Los presentes sonrieron. ¡Otro joven apuesto!

Por supuesto, él aceptó la invitación y pronto disfrutó de gran favor ante la Reina, pues poseía otras cualidades además de su belleza, ya que era culto, sobre todo en cuestiones históricas, con lo que podía relacionarse con la Reina a un nivel intelectual que a ella le encantaba. El que mantuviera una postura retraída y no gastara ostentosamente (en realidad no podía), produjo en la Reina una sensación nueva y refrescante y pronto pasó a formar parte de su pequeño grupo de favoritos.

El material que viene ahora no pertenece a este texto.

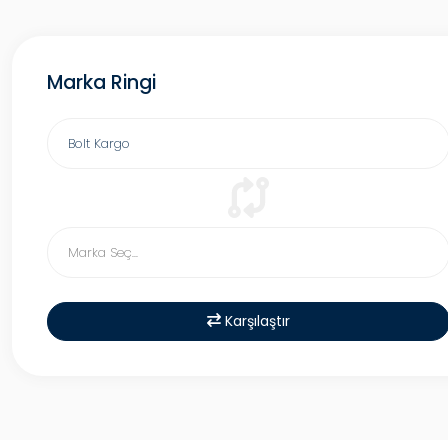
Marka Ringi
Karşılaştır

Un día, en una justa a la que ella asistió, sin ocultar la satisfacción que le produjo su victoria, le regaló para celebrarla una reina de ajedrez de oro muy ricamente esmaltada. Él se sentía tan orgulloso del regalo que ordenó a sus criados que se la cosieran a la manga y se echó la capa al brazo para que todos pudieran ver aquella prueba de favor regio. Cuando mi hijo la vio, quiso saber qué significaba, y le explicaron que la Reina había premiado así la victoria del joven Blount en el torneo del día anterior. Otro defecto de mi hijo era la envidia, y la idea de que la Reina admirase a aquel joven le llenó de cólera.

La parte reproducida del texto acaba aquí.